**YOUR ASSIGNMENT:** Transcribe the listing in full, word for word; pictures do not belong in the copy.
%%
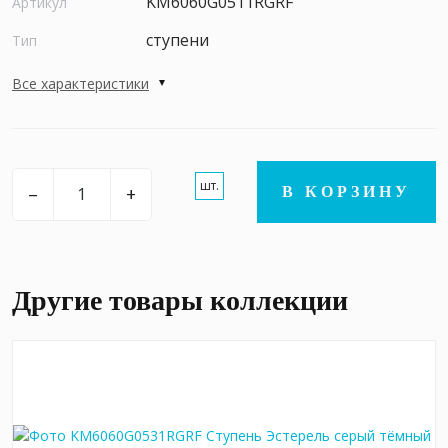
KM6060G0511RGRF
Артикул
ступени
Тип
Все характеристики
шт.
–
+
В КОРЗИНУ
Другие товары коллекции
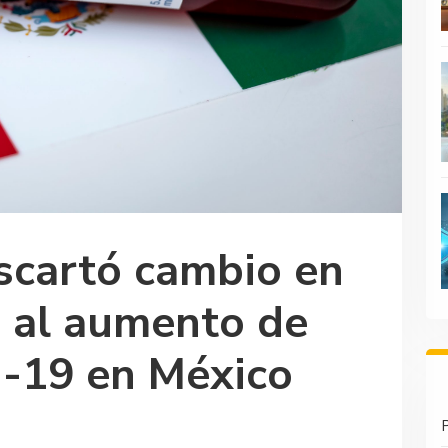
cartó cambio en
 al aumento de
d-19 en México
P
%%
**ANSWER SECTION:**
KM6060G0511RGRF
Артикул
ступени
Тип
Все характеристики
шт.
–
+
В КОРЗИНУ
Другие товары коллекции
cartó cambio en
 al aumento de
d-19 en México
P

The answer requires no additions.